- ENTRIES SUPPLIED:

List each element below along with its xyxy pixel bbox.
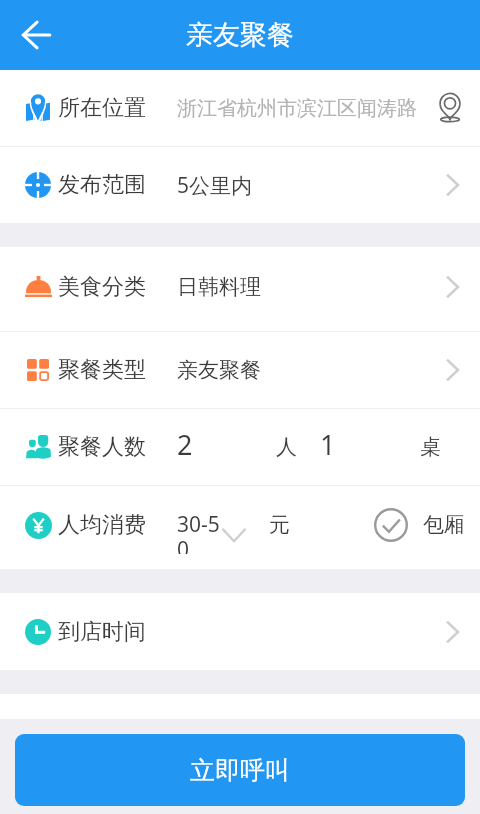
- staticText: 亲友聚餐: [186, 18, 294, 52]
- button[interactable]: 立即呼叫: [15, 734, 465, 806]
- staticText: 人: [276, 434, 297, 460]
- button[interactable]: 更多: [430, 610, 474, 654]
- staticText: 浙江省杭州市滨江区闻涛路: [177, 96, 417, 121]
- button[interactable]: 选择人均消费: [222, 522, 246, 546]
- button[interactable]: 发布范围: [0, 147, 480, 223]
- button[interactable]: 人均消费: [0, 486, 480, 569]
- staticText: 聚餐人数: [58, 433, 146, 461]
- staticText: 1: [320, 426, 336, 463]
- staticText: 桌: [420, 434, 441, 460]
- staticText: 0: [177, 535, 190, 554]
- staticText: 亲友聚餐: [177, 357, 261, 383]
- staticText: 所在位置: [58, 94, 146, 122]
- staticText: 立即呼叫: [190, 755, 290, 786]
- staticText: 元: [269, 512, 290, 538]
- staticText: 2: [177, 426, 193, 463]
- staticText: 5公里内: [177, 171, 253, 200]
- button[interactable]: 聚餐类型: [0, 332, 480, 408]
- button[interactable]: 聚餐人数: [0, 409, 480, 485]
- staticText: 人均消费: [58, 511, 146, 539]
- staticText: 聚餐类型: [58, 356, 146, 384]
- button[interactable]: 更多: [430, 348, 474, 392]
- staticText: 包厢: [423, 512, 465, 538]
- staticText: 到店时间: [58, 618, 146, 646]
- button[interactable]: 更多: [430, 265, 474, 309]
- button[interactable]: 定位: [428, 86, 472, 130]
- staticText: 发布范围: [58, 171, 146, 199]
- staticText: 日韩料理: [177, 274, 261, 300]
- button[interactable]: 包厢: [374, 508, 465, 542]
- button[interactable]: 更多: [430, 163, 474, 207]
- button[interactable]: 美食分类: [0, 247, 480, 331]
- button[interactable]: 返回: [8, 7, 64, 63]
- staticText: 30-5: [177, 510, 220, 539]
- button[interactable]: 到店时间: [0, 593, 480, 670]
- staticText: 美食分类: [58, 273, 146, 301]
- button[interactable]: 所在位置: [0, 70, 480, 146]
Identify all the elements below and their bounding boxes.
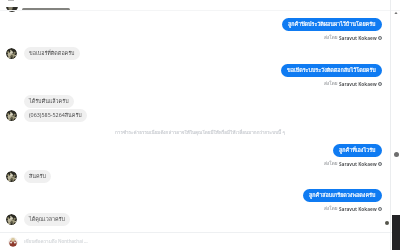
button[interactable]: ลูกค้าสอบเกรียดวงพอดงครับ <box>303 189 382 202</box>
staticText: Saravut Kokaew <box>339 206 377 212</box>
staticText: Saravut Kokaew <box>339 81 377 87</box>
staticText: ลูกค้าปิดประวัติผ่อนผาไว้บ้านโดยครับ <box>288 20 376 29</box>
button[interactable]: (063)585-5264สินครับ <box>24 109 87 122</box>
button[interactable]: ได้รับคืนแล้วครับ <box>24 95 74 108</box>
staticText: ขอเบอร์ที่ติดต่อครับ <box>29 49 75 58</box>
other: Scroll up <box>394 11 398 15</box>
staticText: ได้คุณเวลาครับ <box>29 215 65 224</box>
staticText: ลูกค้าสอบเกรียดวงพอดงครับ <box>309 191 376 200</box>
staticText: ขอเปิดระบบระวังติดต่อกลับไว้โดยครับ <box>287 66 376 75</box>
staticText: การชำระค่าธรรมเนียมดังกล่าวอาจให้ในคุณโด… <box>115 129 285 136</box>
button[interactable]: ขอเบอร์ที่ติดต่อครับ <box>24 47 80 60</box>
staticText: ส่งโดย <box>324 160 339 167</box>
button[interactable]: ลูกค้าปิดประวัติผ่อนผาไว้บ้านโดยครับ <box>282 18 382 31</box>
staticText: ส่งโดย <box>324 80 339 87</box>
button[interactable]: ลูกค้าที่เองไวรับ <box>333 144 382 157</box>
button[interactable]: ได้คุณเวลาครับ <box>24 213 70 226</box>
button[interactable]: ขอเปิดระบบระวังติดต่อกลับไว้โดยครับ <box>281 64 382 77</box>
button[interactable]: สินครับ <box>24 170 51 183</box>
staticText: สินครับ <box>29 172 46 181</box>
staticText: Saravut Kokaew <box>339 35 377 41</box>
staticText: Saravut Kokaew <box>339 161 377 167</box>
staticText: ส่งโดย <box>324 205 339 212</box>
button[interactable]: เขียนข้อความถึง Nonthachai … <box>0 233 400 250</box>
staticText: ลูกค้าที่เองไวรับ <box>339 146 376 155</box>
staticText: (063)585-5264สินครับ <box>29 111 82 120</box>
staticText: ส่งโดย <box>324 34 339 41</box>
staticText: ได้รับคืนแล้วครับ <box>29 97 69 106</box>
staticText: เขียนข้อความถึง Nonthachai … <box>24 238 88 245</box>
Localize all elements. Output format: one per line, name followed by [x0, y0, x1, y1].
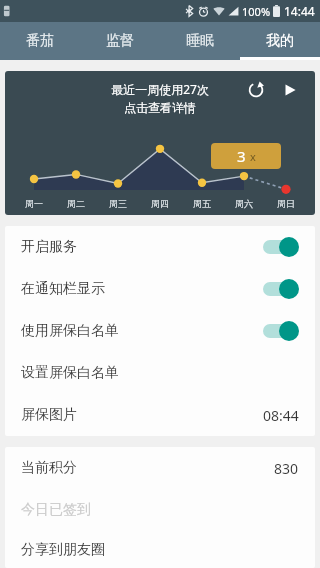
staticText: 14:44: [284, 3, 315, 19]
button[interactable]: Play: [277, 77, 303, 103]
button[interactable]: 设置屏保白名单: [5, 352, 315, 394]
button[interactable]: 今日已签到: [5, 489, 315, 531]
button[interactable]: 番茄: [0, 22, 80, 60]
staticText: 番茄: [26, 32, 54, 50]
staticText: 当前积分: [21, 459, 77, 477]
button[interactable]: 我的: [240, 22, 320, 60]
staticText: 使用屏保白名单: [21, 322, 119, 340]
staticText: 设置屏保白名单: [21, 364, 119, 382]
button[interactable]: Refresh: [243, 77, 269, 103]
button[interactable]: 开启服务: [5, 226, 315, 268]
staticText: 监督: [106, 32, 134, 50]
staticText: 3: [237, 146, 246, 166]
staticText: 开启服务: [21, 238, 77, 256]
staticText: 830: [274, 459, 299, 478]
staticText: 周六: [235, 198, 253, 209]
button[interactable]: 屏保图片: [5, 394, 315, 436]
staticText: 屏保图片: [21, 406, 77, 424]
staticText: 最近一周使用27次: [111, 81, 209, 97]
staticText: x: [250, 149, 256, 164]
button[interactable]: 在通知栏显示: [5, 268, 315, 310]
staticText: 周三: [109, 198, 127, 209]
staticText: 周四: [151, 198, 169, 209]
button[interactable]: 监督: [80, 22, 160, 60]
staticText: 周五: [193, 198, 211, 209]
staticText: 分享到朋友圈: [21, 541, 105, 559]
staticText: 08:44: [263, 406, 299, 425]
staticText: 在通知栏显示: [21, 280, 105, 298]
button[interactable]: 分享到朋友圈: [5, 531, 315, 568]
staticText: 我的: [266, 32, 294, 50]
staticText: 100%: [242, 4, 271, 19]
staticText: 周二: [67, 198, 85, 209]
button[interactable]: 当前积分: [5, 447, 315, 489]
staticText: 周一: [25, 198, 43, 209]
staticText: 周日: [277, 198, 295, 209]
staticText: 睡眠: [186, 32, 214, 50]
button[interactable]: 使用屏保白名单: [5, 310, 315, 352]
staticText: 点击查看详情: [124, 100, 196, 115]
button[interactable]: 睡眠: [160, 22, 240, 60]
button[interactable]: 最近一周使用27次: [5, 71, 315, 215]
button[interactable]: 3: [211, 143, 281, 169]
staticText: 今日已签到: [21, 501, 91, 519]
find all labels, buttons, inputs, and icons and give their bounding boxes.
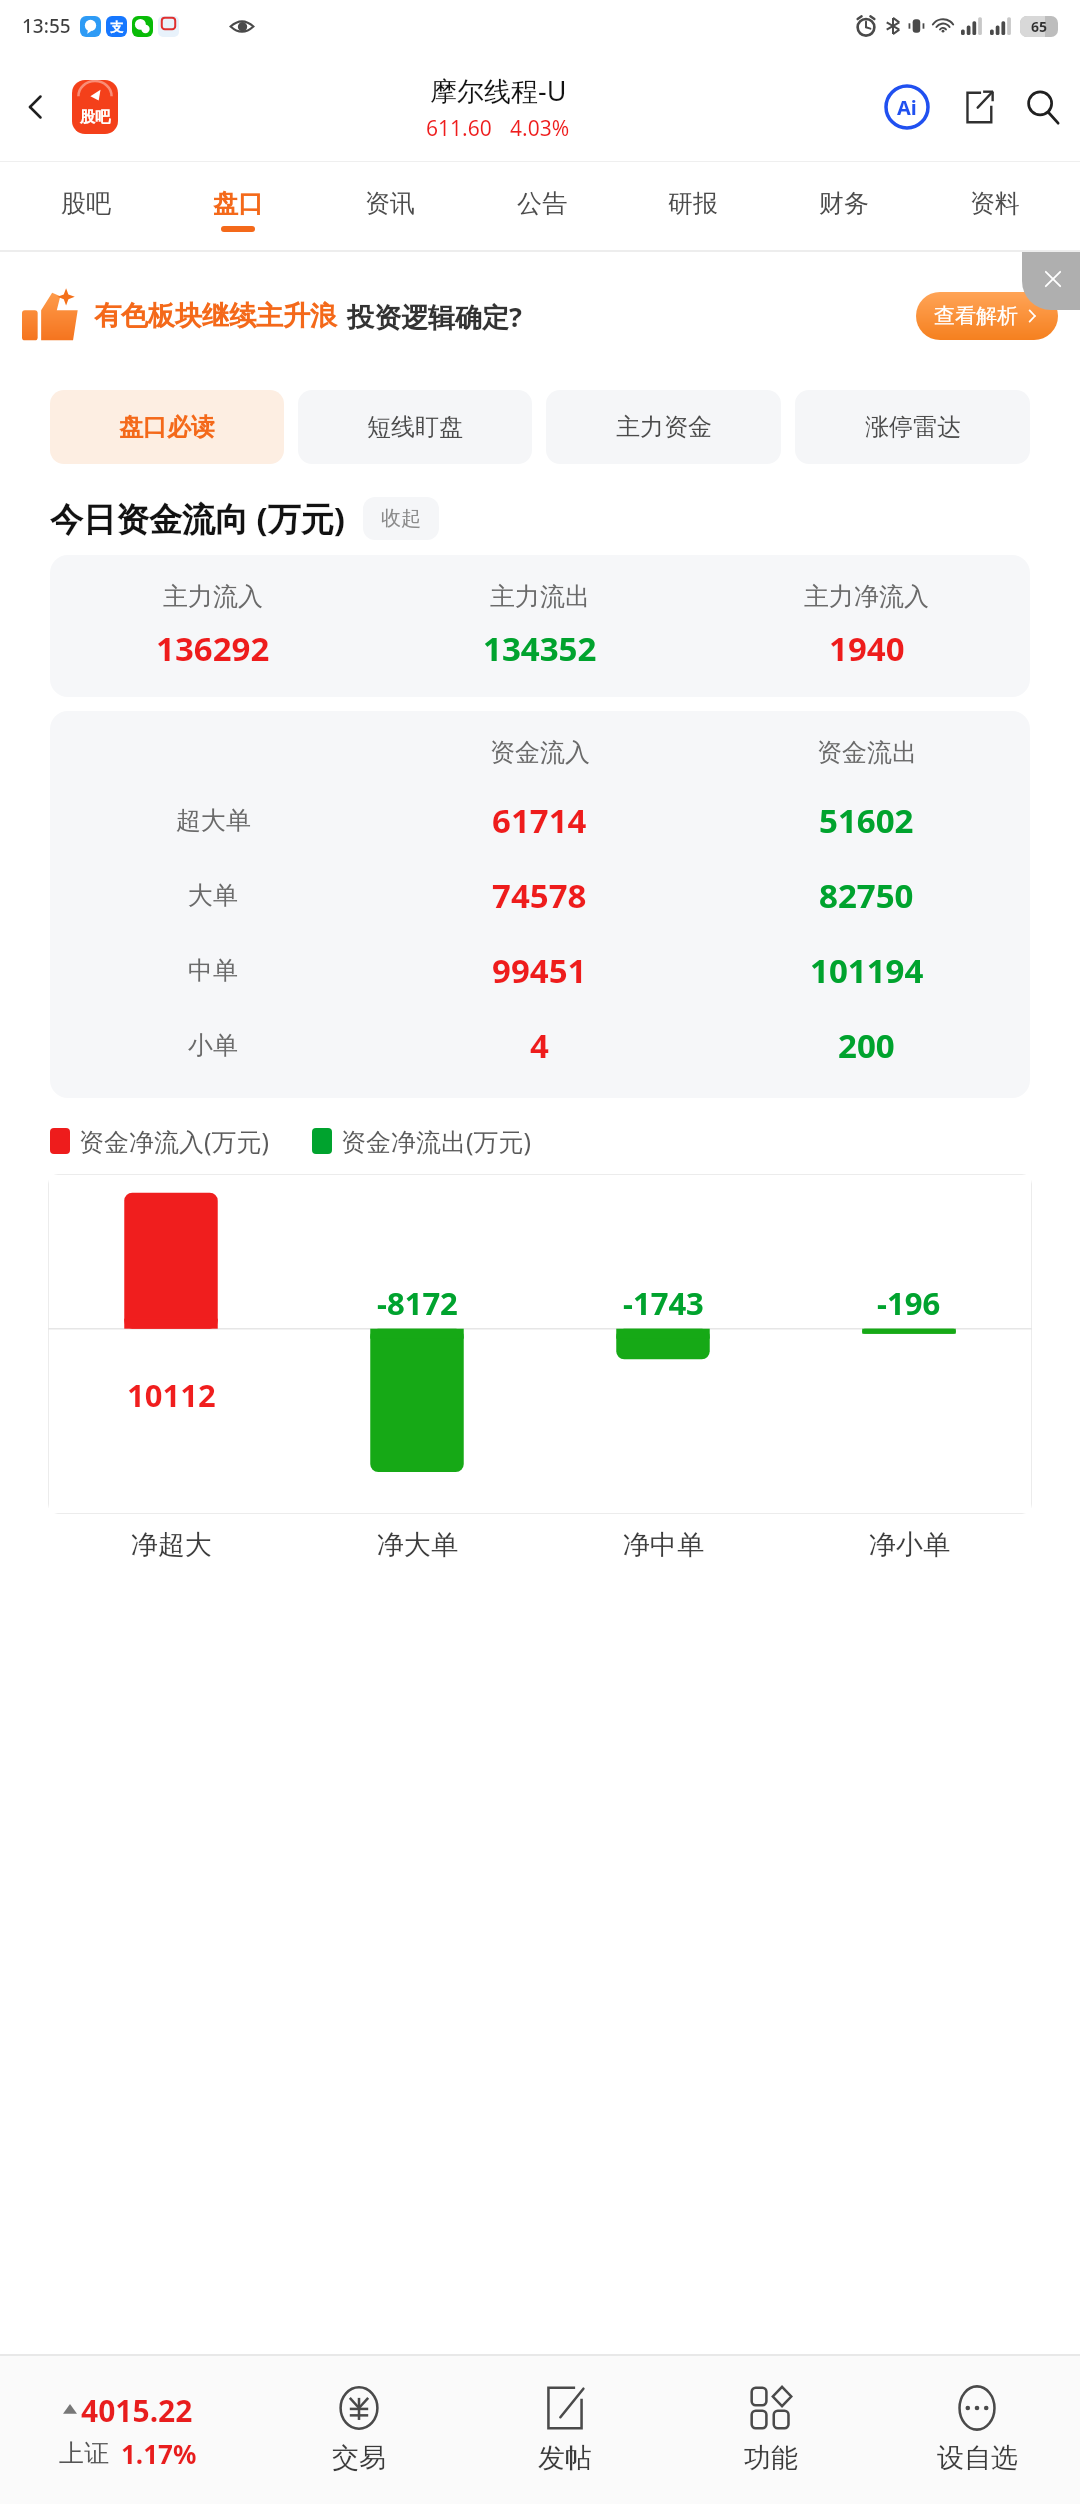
- staticText: 小单: [188, 1030, 238, 1061]
- staticText: 资金流入: [490, 737, 590, 768]
- staticText: 主力资金: [616, 412, 712, 442]
- staticText: 今日资金流向 (万元): [50, 496, 345, 541]
- staticText: 主力流出: [490, 581, 590, 612]
- staticText: 净大单: [377, 1528, 458, 1562]
- staticText: 研报: [668, 188, 718, 219]
- button[interactable]: 股吧: [72, 80, 118, 134]
- staticText: 10112: [127, 1374, 216, 1416]
- staticText: 134352: [483, 626, 597, 671]
- staticText: 短线盯盘: [367, 412, 463, 442]
- staticText: 收起: [381, 506, 421, 531]
- staticText: 财务: [819, 188, 869, 219]
- button[interactable]: 收起: [363, 497, 439, 540]
- staticText: 摩尔线程-U: [430, 72, 567, 109]
- staticText: 61714: [492, 798, 587, 843]
- staticText: 股吧: [80, 108, 110, 127]
- staticText: 611.60: [426, 114, 492, 143]
- button[interactable]: AI: [878, 78, 936, 136]
- staticText: 功能: [744, 2441, 798, 2475]
- staticText: 交易: [332, 2441, 386, 2475]
- staticText: 1940: [829, 626, 905, 671]
- staticText: 65: [1031, 17, 1048, 36]
- staticText: 设自选: [937, 2441, 1018, 2475]
- staticText: 发帖: [538, 2441, 592, 2475]
- staticText: 盘口必读: [119, 412, 215, 442]
- staticText: 200: [838, 1023, 895, 1068]
- button[interactable]: 功能: [668, 2356, 874, 2504]
- button[interactable]: 发帖: [462, 2356, 668, 2504]
- staticText: 主力流入: [163, 581, 263, 612]
- button[interactable]: 主力流入: [50, 555, 1030, 697]
- staticText: 主力净流入: [804, 581, 929, 612]
- staticText: 74578: [492, 873, 587, 918]
- button[interactable]: 财务: [768, 162, 919, 252]
- button[interactable]: 交易: [256, 2356, 462, 2504]
- button[interactable]: 涨停雷达: [795, 390, 1030, 464]
- staticText: 支: [110, 19, 123, 35]
- staticText: 有色板块继续主升浪: [94, 299, 337, 333]
- button[interactable]: 盘口必读: [50, 390, 284, 464]
- staticText: 上证: [59, 2438, 109, 2469]
- button[interactable]: 设自选: [874, 2356, 1080, 2504]
- button[interactable]: Close: [1022, 252, 1080, 310]
- staticText: 82750: [819, 873, 914, 918]
- button[interactable]: 公告: [466, 162, 617, 252]
- staticText: 资金净流入(万元): [79, 1124, 270, 1158]
- button[interactable]: 盘口: [162, 162, 314, 252]
- staticText: -8172: [377, 1282, 458, 1324]
- staticText: 大单: [188, 880, 238, 911]
- staticText: 13:55: [22, 13, 71, 39]
- button[interactable]: 股吧: [10, 162, 162, 252]
- staticText: 4015.22: [81, 2390, 193, 2431]
- staticText: 4: [530, 1023, 549, 1068]
- staticText: 投资逻辑确定?: [347, 298, 522, 335]
- staticText: 净小单: [869, 1528, 950, 1562]
- button[interactable]: 研报: [617, 162, 768, 252]
- button[interactable]: 查看解析: [916, 292, 1058, 340]
- staticText: 资料: [970, 188, 1020, 219]
- staticText: 涨停雷达: [865, 412, 961, 442]
- staticText: 资金流出: [817, 737, 917, 768]
- button[interactable]: Search: [1012, 76, 1074, 138]
- staticText: 盘口: [213, 188, 263, 219]
- staticText: 4.03%: [510, 114, 570, 143]
- staticText: 1.17%: [121, 2436, 197, 2471]
- staticText: 净超大: [131, 1528, 212, 1562]
- staticText: 136292: [156, 626, 270, 671]
- staticText: 51602: [819, 798, 914, 843]
- staticText: 股吧: [61, 188, 111, 219]
- staticText: 查看解析: [934, 303, 1018, 329]
- button[interactable]: 资讯: [314, 162, 466, 252]
- button[interactable]: Share: [948, 78, 1006, 136]
- staticText: -196: [877, 1282, 941, 1324]
- staticText: -1743: [623, 1282, 704, 1324]
- button[interactable]: Back: [0, 52, 72, 162]
- staticText: 99451: [492, 948, 587, 993]
- staticText: Ai: [897, 94, 917, 121]
- staticText: 资金净流出(万元): [341, 1124, 532, 1158]
- button[interactable]: 4015.22: [0, 2356, 256, 2504]
- button[interactable]: 资料: [919, 162, 1070, 252]
- staticText: 净中单: [623, 1528, 704, 1562]
- staticText: 101194: [810, 948, 924, 993]
- staticText: 资讯: [365, 188, 415, 219]
- button[interactable]: 资金流入: [50, 711, 1030, 1098]
- button[interactable]: 短线盯盘: [298, 390, 532, 464]
- staticText: 中单: [188, 955, 238, 986]
- button[interactable]: 主力资金: [546, 390, 781, 464]
- staticText: 超大单: [176, 805, 251, 836]
- staticText: 公告: [517, 188, 567, 219]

- WHAT THE TASK ASKS: Provide solely the number of lines in the data that include the word "亲友聚餐".

- WRITTEN SOLUTION: 2